When you write out the listing, keep every word as it stands and drop the pictures.
-----
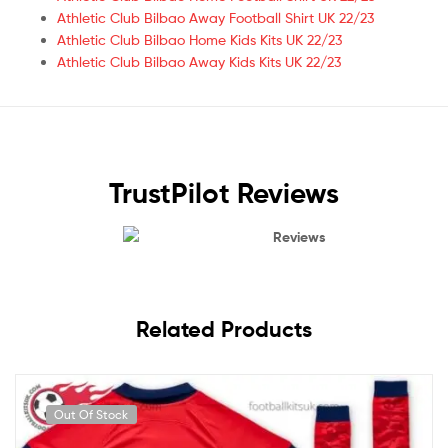
Athletic Club Bilbao Away Football Shirt UK 22/23
Athletic Club Bilbao Home Kids Kits UK 22/23
Athletic Club Bilbao Away Kids Kits UK 22/23
TrustPilot Reviews
Reviews
Related Products
Out Of Stock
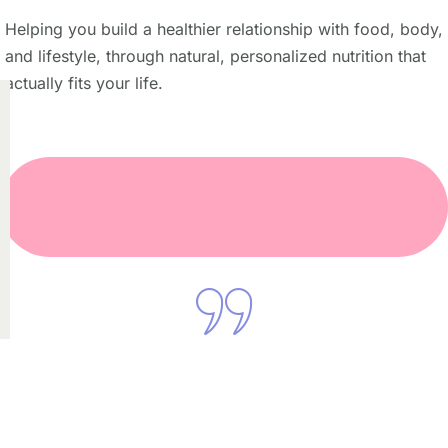
Helping you build a healthier relationship with food, body,
and lifestyle, through natural, personalized nutrition that
actually fits your life.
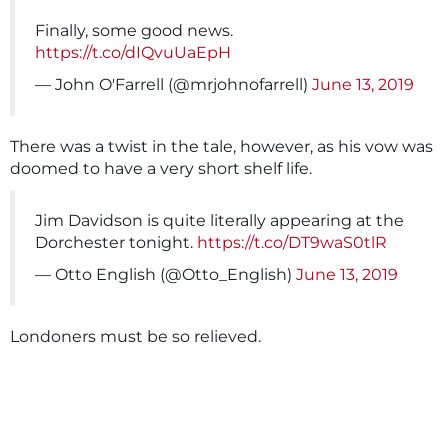
Finally, some good news.
https://t.co/dIQvuUaEpH
— John O'Farrell (@mrjohnofarrell)
June 13, 2019
There was a twist in the tale, however, as his vow was
doomed to have a very short shelf life.
Jim Davidson is quite literally appearing at the
Dorchester tonight.
https://t.co/DT9waS0tlR
— Otto English (@Otto_English)
June 13, 2019
Londoners must be so relieved.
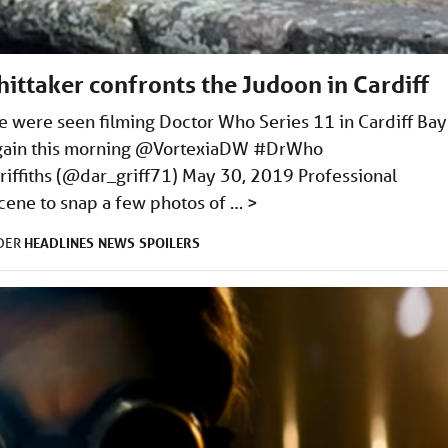
ittaker confronts the Judoon in Cardiff
le were seen filming Doctor Who Series 11 in Cardiff Bay
f again this morning @VortexiaDW #DrWho
iffiths (@dar_griff71) May 30, 2019 Professional
cene to snap a few photos of …
>
HEADLINES
NEWS
SPOILERS
NDER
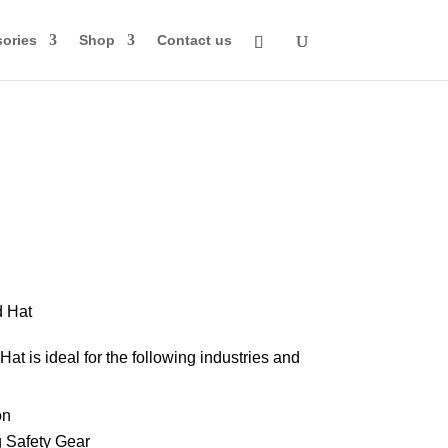
ories
Shop
Contact us
rice
ange:
70.00
d Hat
through
at is ideal for the following industries and
84.00
on
 Safety Gear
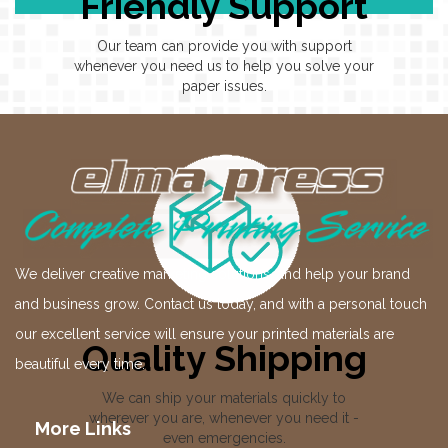
Friendly Support
Our team can provide you with support
whenever you need us to help you solve your
paper issues.
We deliver creative marketing solutions, and help your brand
and business grow. Contact us today, and with a personal touch
our excellent service will ensure your printed materials are
Quality Shipping
beautiful every time.
We can ship your materials quickly to
wherever you are, whenever you need it -
More Links
even emergencies.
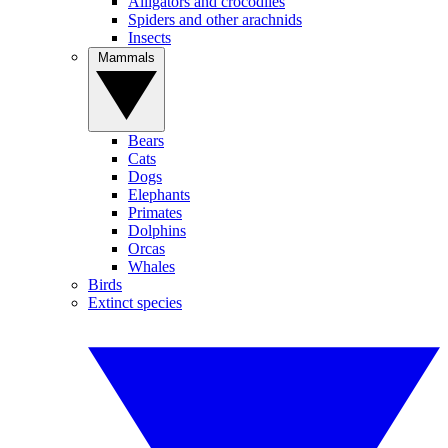
Alligators and crocodiles
Spiders and other arachnids
Insects
Mammals
Bears
Cats
Dogs
Elephants
Primates
Dolphins
Orcas
Whales
Birds
Extinct species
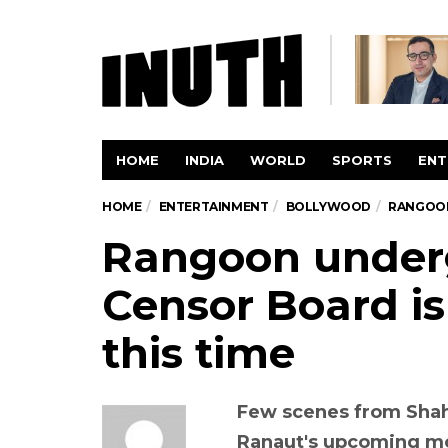
HOME
INDIA
WORLD
SPORTS
ENT
HOME
ENTERTAINMENT
BOLLYWOOD
RANGOON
-----
**SOLUTION TO THIS EXERCISE**:
Athletic Club Bilbao Away Football Shirt UK 22/23
Athletic Club Bilbao Home Kids Kits UK 22/23
Athletic Club Bilbao Away Kids Kits UK 22/23
TrustPilot Reviews
Reviews
Related Products
Out Of Stock
Helping you build a healthier relationship with food, body,
and lifestyle, through natural, personalized nutrition that
actually fits your life.
Finally, some good news.
https://t.co/dIQvuUaEpH
— John O'Farrell (@mrjohnofarrell)
June 13, 2019
There was a twist in the tale, however, as his vow was
doomed to have a very short shelf life.
Jim Davidson is quite literally appearing at the
Dorchester tonight.
https://t.co/DT9waS0tlR
— Otto English (@Otto_English)
June 13, 2019
Londoners must be so relieved.
ittaker confronts the Judoon in Cardiff
le were seen filming Doctor Who Series 11 in Cardiff Bay
f again this morning @VortexiaDW #DrWho
iffiths (@dar_griff71) May 30, 2019 Professional
cene to snap a few photos of …
>
HEADLINES
NEWS
SPOILERS
NDER
ories
Shop
Contact us
rice
ange:
70.00
d Hat
through
at is ideal for the following industries and
84.00
on
 Safety Gear
Friendly Support
Our team can provide you with support
whenever you need us to help you solve your
paper issues.
We deliver creative marketing solutions, and help your brand
and business grow. Contact us today, and with a personal touch
our excellent service will ensure your printed materials are
Quality Shipping
beautiful every time.
We can ship your materials quickly to
wherever you are, whenever you need it -
More Links
even emergencies.
Alligators and crocodiles
Spiders and other arachnids
Insects
Mammals
Bears
Cats
Dogs
Elephants
Primates
Dolphins
Orcas
Whales
Birds
Extinct species
HOME
INDIA
WORLD
SPORTS
ENT
HOME
ENTERTAINMENT
BOLLYWOOD
RANGOON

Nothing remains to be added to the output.